Phase II: Prescriptor Development
Phase II of the XPRIZE Pandemic Response Challenge is about proposing interventions for all the countries in the world in order to reduce the number of cases without having a huge negative effect in the country (stringency). Teams have to implement prescriptors (up to 10 different) that propose intervention plans for each country in a window of time, taking into account the previous interventions applied, and the weight each intervention type (closing schools, restricting mobility, forcing masks, etc.) may have in the country’s stringency.

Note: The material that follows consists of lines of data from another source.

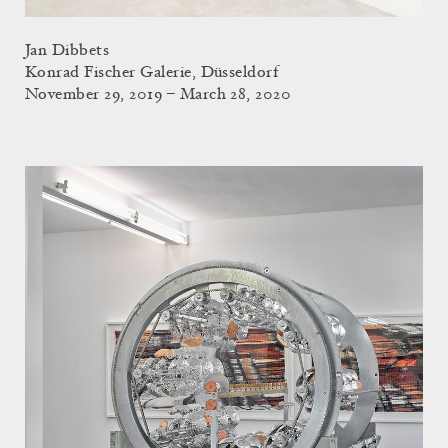
Jan Dibbets
Konrad Fischer Galerie, Düsseldorf
November 29, 2019 – March 28, 2020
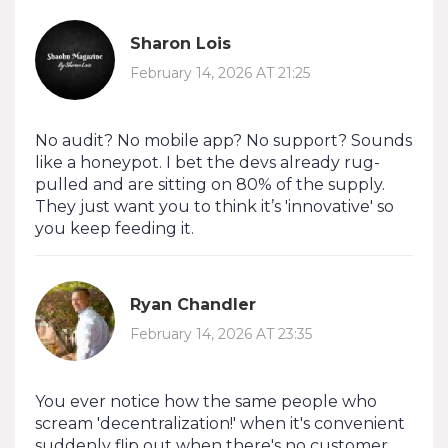
Sharon Lois
February 14, 2026 AT 21:25
No audit? No mobile app? No support? Sounds
like a honeypot. I bet the devs already rug-
pulled and are sitting on 80% of the supply.
They just want you to think it’s 'innovative' so
you keep feeding it.
Ryan Chandler
February 14, 2026 AT 23:35
You ever notice how the same people who
scream 'decentralization!' when it's convenient
suddenly flip out when there's no customer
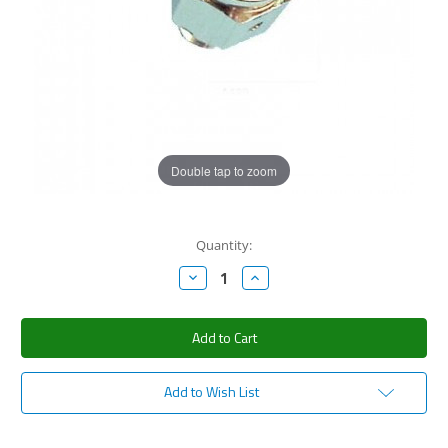
Double tap to zoom
Current
Quantity:
Stock:
Decrease
Increase
Quantity:
Quantity:
Add to Wish List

A standard predictor is provided by the organization in order to estimate the impact the intervention plan will have in the number of COVID-19 new cases.
The following plots shows the performance of the 10 prescriptor algorithms developed by the CoronaSurveys team in the Phase II of the XPRIZE Pandemic Response Challenge. The results are shown for the next 90 days and are updated daily.
The metrics presented are
- PredictedDailyNewCases: The number of new cases the standard predictor forecasts for each day using:
- The real intervention plans used by the countries, for the period until the current date.
- The intervention plan proposed by the prescriptor algorithm for the country/region selected, for 90 days starting from the current date.
- PredictedDailyNewDeaths: The number of daily fatalities, derived from the forecasted number of cases.
- PredictedDailyNewHospital: The number of daily new hospital cases, derived from the forecasted number of cases.
- PredictedDailyNewICU: The number of daily new hospital cases, derived from the forecasted number of cases.
- Intervention Stringency: The daily stringency (or cost) of the interventions implemented in the 90 proposed days. The cost depends on the weights vector selected (fixed_equal_costs or uniform_random_costs). The intervention types are described
in the Codebook for the Oxford Covid-19 Government Response Tracker.
The 10 prescriptor algorithms proposed by the CoronaSurveys team are the following:
- P0-Dance: This algorithm proposes to use no intervention for the whole period.
- P1-LSTM1: This approach uses Long Short-Term Memory(LSTM) Recurrent Neural Networks (RNN) that are trained trying to optimize the number of cases and the cost simultaneously.
- P2-Greedy 10: This approach creates the intervention plan in periods of 15 days, all with the same interventions, from the past to the future. A goodness function that combines normalized cases and cost is used to select the optimal interventions for a period before moving to the next. In this version the number of cases is normalized around an incidence of 10 cases pero 100,000 people.
- P3-HammerDance1: This algorithm proposes an intervention plan with the highest level of interventions for 45 days, and no intervention afterwards. This algorithm, and the other HammerDance algorithms below, are inspired by Tomás Pueyo’s proposal “The Hammer and the Dance”.
- P4-Hammer: This algorithm proposes an intervention plan with highest level of interventions for the whole period.
- P5-HammerDance2: This algorithm proposes the fastest intervention plan in reducing the number of cases (breaking ties by the cost) for 45 days, and no intervention afterwards.
- P6-HammerDance3: This algorithm proposes the fastest intervention plan in reducing the number of cases (breaking ties by the cost) for 45 days. After that, the cheapest intervention plan that does not increase the number of cases is proposed.
- P7-Greedy50: This algorithm is like P2-Greedy 10 but in the goodness function the number of cases is normalized around an incidence of 50 cases pero 100,000 people.
- P8-LSTM2: This approach uses LSTM RNN that are trained trying to optimize the number of cases and the cost alternating between both objectives.
- P9-LSTM3: This approach uses LSTM RNN as P8-LSTM2 but applies a heuristic post-processing to reduce the cost of the intervention plan proposed.
These algorithms are compared with
- PR (Real Interventions): These are the predictions of the evolution of number of cases and other parameters with the (closest in time) real interventions deployed by authorities.